Write a DataFlowΒΆ

There are several existing DataFlow, e.g. ImageFromFile, DataFromList, which you can use if your data format is simple. In general, you probably need to write a source DataFlow to produce data for your task, and then compose it with existing modules (e.g. mapping, batching, prefetching, ...).

Usually, you just need to implement the get_data() method which yields a datapoint every time.

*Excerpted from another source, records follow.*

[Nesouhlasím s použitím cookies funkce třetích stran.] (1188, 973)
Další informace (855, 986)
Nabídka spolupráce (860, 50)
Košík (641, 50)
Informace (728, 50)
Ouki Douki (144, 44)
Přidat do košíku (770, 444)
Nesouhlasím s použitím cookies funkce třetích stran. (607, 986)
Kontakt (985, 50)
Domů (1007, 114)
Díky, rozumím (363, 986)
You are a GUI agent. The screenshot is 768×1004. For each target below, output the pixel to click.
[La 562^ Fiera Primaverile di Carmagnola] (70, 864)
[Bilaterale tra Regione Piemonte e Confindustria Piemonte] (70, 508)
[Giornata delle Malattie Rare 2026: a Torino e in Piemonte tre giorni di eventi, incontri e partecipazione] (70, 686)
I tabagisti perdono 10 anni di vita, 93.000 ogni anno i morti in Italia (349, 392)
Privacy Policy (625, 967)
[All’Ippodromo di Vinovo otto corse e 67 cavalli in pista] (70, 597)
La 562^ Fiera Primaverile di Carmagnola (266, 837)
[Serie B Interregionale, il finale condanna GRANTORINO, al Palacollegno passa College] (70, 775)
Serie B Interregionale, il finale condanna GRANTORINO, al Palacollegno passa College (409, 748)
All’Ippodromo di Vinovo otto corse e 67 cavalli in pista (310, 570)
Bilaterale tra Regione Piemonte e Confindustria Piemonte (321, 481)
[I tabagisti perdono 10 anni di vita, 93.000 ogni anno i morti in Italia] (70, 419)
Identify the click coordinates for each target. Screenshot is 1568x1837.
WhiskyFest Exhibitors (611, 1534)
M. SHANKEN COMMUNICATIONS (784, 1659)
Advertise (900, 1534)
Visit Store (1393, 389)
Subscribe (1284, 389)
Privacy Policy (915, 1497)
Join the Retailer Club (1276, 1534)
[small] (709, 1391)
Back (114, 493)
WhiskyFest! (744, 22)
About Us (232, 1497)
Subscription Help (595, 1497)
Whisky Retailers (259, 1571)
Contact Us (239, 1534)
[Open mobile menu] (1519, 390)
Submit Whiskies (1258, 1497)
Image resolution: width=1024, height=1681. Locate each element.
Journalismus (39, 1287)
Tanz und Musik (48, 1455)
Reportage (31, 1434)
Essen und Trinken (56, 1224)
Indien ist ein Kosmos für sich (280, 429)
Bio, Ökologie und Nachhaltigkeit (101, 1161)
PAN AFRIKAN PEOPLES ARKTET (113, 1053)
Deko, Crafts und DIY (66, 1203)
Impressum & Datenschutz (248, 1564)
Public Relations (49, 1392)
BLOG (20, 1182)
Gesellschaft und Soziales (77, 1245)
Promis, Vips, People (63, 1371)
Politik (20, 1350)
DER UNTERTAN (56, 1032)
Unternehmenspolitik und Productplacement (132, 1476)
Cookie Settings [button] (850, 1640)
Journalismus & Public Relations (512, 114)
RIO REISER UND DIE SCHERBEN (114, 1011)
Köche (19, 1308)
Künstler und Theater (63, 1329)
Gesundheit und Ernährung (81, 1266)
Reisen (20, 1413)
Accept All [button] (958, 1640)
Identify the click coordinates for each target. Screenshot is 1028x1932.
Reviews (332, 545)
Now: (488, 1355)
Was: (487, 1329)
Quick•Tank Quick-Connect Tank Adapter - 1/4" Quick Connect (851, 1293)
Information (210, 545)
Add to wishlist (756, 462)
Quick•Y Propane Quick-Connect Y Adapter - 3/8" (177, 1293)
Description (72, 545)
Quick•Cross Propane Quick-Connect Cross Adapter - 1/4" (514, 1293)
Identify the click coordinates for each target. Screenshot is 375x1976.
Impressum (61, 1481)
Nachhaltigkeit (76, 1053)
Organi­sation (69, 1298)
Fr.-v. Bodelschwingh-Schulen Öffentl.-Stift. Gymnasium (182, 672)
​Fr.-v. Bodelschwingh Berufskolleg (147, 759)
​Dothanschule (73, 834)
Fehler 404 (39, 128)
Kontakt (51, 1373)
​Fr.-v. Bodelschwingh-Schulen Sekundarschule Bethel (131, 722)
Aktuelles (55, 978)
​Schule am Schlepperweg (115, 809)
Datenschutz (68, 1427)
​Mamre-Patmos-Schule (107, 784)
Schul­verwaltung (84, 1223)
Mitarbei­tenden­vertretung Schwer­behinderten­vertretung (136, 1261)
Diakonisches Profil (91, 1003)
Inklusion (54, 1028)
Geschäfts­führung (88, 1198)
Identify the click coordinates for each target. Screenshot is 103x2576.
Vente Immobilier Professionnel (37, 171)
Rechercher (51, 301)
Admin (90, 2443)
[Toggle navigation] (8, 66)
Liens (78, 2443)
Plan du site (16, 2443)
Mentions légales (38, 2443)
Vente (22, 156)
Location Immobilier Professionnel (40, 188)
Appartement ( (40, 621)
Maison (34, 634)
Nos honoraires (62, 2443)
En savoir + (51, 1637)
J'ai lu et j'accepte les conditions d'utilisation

class MyDataFlow(DataFlow):
  def get_data(self):
    for k in range(100):
      digit = np.random.rand(28, 28)
      label = np.random.randint(10)
      yield [digit, label]

Optionally, you can implement the following two methods:

  • size(). Return the number of elements the generator can produce. Certain tensorpack features might use it.

  • reset_state(). It is guaranteed that the actual process which runs a DataFlow will invoke this method before using it. So if this DataFlow needs to do something after a fork(), you should put it here.

    A typical situation is when your DataFlow uses random number generator (RNG). Then you would need to reset the RNG here. Otherwise, child processes will have the same random seed. The RNGDataFlow base class does this for you. You can subclass RNGDataFlow to access self.rng whose seed has been taken care of.

The convention is that, reset_state() must be called once and usually only once for each DataFlow instance. To reinitialize the dataflow (i.e. get a new iterator from the beginning), simply call get_data() again.

DataFlow implementations for several well-known datasets are provided in the dataflow.dataset module, you can take them as a reference.